• [EXERCISE REQUIREMENTS] Your result should be the lines holding the word "provided", copied from the entries below.

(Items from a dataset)
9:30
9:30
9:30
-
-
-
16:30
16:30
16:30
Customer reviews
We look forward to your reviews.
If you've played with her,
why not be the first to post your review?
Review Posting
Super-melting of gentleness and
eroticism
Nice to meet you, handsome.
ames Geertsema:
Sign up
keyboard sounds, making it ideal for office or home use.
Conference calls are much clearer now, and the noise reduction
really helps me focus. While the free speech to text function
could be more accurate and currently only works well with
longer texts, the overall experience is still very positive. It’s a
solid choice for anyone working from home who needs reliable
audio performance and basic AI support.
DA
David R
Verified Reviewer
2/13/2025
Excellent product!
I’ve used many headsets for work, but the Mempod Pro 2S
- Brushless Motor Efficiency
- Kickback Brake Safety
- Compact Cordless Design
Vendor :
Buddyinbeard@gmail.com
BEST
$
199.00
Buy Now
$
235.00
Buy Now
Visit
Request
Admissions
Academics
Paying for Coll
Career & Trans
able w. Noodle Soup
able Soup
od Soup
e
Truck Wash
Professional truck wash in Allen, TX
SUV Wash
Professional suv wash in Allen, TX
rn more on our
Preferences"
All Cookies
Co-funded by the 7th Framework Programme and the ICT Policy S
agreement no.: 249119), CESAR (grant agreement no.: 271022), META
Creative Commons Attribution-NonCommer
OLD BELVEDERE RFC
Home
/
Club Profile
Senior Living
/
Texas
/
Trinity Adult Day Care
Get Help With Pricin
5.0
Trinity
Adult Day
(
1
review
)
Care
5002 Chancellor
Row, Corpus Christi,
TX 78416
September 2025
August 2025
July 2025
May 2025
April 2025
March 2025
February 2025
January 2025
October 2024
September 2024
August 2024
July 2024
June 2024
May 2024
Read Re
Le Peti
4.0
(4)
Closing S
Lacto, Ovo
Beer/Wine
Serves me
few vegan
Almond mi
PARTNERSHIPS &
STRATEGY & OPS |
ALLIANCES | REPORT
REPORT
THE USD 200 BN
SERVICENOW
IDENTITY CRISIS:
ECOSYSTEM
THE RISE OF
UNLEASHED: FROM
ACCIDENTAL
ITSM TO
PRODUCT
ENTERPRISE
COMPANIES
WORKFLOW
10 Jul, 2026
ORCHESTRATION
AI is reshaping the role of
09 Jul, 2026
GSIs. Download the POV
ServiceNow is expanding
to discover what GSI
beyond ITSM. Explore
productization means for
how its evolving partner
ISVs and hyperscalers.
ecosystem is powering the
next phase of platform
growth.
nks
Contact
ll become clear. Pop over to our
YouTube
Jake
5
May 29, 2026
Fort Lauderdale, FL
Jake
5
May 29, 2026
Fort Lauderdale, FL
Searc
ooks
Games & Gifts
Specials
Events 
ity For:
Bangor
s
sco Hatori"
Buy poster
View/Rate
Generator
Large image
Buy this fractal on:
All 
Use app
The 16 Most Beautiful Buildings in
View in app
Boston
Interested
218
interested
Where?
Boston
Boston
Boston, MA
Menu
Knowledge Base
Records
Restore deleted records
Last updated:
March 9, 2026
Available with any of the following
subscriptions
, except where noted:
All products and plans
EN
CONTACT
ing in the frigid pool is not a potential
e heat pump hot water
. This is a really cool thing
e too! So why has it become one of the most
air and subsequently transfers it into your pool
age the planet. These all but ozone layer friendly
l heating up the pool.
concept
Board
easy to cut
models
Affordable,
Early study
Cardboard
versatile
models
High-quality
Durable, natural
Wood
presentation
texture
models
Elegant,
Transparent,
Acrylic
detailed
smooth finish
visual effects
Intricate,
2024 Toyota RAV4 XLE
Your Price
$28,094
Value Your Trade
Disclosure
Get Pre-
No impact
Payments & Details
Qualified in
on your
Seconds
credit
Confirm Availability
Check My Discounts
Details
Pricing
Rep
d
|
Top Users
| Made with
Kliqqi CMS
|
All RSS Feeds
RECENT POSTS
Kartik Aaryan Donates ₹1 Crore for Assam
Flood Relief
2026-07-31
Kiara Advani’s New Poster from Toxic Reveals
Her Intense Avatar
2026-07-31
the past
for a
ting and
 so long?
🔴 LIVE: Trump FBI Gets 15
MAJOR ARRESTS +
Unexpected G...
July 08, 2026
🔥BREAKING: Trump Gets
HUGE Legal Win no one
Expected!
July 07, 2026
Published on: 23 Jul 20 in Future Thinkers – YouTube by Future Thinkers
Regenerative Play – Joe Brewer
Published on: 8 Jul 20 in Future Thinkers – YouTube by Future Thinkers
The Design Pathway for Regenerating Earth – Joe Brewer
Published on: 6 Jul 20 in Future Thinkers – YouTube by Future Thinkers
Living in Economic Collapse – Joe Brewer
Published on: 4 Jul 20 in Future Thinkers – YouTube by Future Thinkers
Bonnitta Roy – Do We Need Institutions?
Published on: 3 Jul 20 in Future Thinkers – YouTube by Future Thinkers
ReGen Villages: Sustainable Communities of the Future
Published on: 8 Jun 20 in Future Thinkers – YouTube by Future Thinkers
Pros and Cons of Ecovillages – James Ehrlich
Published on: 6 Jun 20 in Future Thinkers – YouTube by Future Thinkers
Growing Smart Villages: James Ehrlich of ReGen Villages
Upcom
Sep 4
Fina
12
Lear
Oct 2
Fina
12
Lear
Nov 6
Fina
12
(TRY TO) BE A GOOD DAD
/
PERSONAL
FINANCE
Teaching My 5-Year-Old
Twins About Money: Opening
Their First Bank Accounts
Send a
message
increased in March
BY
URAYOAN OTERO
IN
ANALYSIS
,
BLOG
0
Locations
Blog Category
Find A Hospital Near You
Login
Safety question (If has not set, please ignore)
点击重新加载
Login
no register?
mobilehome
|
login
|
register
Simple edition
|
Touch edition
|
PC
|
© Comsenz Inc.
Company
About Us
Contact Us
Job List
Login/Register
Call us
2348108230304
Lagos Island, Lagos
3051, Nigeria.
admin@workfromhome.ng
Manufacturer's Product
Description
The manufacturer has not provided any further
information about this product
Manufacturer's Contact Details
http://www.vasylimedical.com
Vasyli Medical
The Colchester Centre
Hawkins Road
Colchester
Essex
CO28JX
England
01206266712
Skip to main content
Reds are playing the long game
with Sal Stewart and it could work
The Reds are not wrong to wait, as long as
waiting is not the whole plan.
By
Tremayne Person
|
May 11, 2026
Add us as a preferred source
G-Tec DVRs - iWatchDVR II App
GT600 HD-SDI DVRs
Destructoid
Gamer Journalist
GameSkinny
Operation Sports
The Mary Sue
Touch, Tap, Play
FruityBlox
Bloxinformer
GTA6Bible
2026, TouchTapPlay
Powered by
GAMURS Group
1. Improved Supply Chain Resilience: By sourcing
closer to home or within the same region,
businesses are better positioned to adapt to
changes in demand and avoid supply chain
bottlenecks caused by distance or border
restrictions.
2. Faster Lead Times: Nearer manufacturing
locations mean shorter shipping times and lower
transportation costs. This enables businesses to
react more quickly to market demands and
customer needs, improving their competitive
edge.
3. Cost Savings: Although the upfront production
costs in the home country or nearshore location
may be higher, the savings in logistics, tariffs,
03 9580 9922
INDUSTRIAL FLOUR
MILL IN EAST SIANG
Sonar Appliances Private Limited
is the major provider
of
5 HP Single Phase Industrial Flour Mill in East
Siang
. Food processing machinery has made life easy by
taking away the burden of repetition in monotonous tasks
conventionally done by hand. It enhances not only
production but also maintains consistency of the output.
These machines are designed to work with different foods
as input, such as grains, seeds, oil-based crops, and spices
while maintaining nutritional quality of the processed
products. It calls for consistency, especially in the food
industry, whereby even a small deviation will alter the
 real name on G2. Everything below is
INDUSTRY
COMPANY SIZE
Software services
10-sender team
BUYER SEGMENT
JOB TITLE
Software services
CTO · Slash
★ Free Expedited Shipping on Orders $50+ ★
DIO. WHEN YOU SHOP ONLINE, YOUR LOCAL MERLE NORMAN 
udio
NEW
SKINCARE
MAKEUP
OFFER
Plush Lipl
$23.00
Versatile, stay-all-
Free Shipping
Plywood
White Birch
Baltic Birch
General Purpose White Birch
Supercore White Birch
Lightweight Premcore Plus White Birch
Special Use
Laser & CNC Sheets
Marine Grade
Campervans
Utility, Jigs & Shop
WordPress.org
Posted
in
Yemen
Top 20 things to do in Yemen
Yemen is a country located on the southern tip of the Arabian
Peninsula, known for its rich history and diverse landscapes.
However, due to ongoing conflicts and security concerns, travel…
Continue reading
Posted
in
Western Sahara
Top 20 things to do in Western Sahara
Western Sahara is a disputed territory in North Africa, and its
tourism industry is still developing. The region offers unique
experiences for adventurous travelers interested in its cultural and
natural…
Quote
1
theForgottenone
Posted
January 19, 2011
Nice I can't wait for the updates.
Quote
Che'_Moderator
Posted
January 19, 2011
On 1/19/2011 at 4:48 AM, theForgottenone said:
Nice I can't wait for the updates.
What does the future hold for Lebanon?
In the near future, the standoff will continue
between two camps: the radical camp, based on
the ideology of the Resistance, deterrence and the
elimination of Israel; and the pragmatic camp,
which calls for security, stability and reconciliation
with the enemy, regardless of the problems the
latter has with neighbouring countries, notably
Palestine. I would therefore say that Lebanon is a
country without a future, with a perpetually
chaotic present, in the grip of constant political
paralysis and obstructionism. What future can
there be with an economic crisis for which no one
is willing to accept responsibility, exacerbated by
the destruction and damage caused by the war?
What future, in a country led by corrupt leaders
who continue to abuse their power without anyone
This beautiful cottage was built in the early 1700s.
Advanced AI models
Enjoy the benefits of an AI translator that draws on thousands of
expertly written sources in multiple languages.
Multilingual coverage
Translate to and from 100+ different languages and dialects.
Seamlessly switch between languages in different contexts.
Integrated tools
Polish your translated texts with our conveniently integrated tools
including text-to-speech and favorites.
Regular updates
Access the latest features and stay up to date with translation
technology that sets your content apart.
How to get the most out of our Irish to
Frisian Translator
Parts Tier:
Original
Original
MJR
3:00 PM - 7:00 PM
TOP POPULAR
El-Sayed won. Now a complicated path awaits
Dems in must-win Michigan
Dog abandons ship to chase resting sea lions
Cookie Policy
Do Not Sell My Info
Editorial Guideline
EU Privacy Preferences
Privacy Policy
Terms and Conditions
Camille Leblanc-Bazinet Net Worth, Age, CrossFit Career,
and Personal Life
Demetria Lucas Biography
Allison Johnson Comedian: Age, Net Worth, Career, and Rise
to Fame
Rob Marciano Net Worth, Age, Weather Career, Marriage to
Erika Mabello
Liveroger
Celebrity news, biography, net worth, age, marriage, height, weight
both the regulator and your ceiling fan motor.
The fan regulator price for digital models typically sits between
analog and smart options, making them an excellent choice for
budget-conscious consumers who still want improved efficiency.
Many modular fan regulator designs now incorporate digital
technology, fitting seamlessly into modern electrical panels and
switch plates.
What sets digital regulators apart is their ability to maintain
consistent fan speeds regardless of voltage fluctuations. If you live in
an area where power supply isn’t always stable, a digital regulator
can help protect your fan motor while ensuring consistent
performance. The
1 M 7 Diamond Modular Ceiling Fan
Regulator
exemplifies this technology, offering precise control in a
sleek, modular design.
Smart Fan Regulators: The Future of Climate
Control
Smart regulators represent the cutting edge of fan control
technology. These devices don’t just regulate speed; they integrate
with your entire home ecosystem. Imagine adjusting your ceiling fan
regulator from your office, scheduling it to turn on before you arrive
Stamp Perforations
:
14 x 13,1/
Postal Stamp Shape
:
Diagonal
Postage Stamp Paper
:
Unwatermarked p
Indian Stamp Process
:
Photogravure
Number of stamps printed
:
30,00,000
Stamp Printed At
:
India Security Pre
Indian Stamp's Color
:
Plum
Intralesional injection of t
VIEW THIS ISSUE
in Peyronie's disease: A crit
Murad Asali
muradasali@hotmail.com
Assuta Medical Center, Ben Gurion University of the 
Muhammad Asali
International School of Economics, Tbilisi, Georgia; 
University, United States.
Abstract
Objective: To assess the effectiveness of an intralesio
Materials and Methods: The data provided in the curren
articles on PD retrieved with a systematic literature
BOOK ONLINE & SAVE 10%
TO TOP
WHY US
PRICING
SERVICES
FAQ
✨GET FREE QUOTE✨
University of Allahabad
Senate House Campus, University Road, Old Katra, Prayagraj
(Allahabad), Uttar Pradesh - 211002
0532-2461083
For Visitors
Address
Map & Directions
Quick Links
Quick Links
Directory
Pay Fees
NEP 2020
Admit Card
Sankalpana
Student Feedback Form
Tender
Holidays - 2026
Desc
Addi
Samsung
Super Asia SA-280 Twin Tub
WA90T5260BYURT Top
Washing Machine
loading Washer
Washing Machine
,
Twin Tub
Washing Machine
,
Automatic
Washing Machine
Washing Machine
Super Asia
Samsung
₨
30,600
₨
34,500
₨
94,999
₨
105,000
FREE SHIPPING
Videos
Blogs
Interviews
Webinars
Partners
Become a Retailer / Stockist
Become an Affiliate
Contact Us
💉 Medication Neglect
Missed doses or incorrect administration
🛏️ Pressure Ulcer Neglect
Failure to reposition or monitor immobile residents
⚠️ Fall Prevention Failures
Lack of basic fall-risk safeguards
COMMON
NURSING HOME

• [SOLUTION FOR THIS TASK]
The manufacturer has not provided any further
Materials and Methods: The data provided in the curren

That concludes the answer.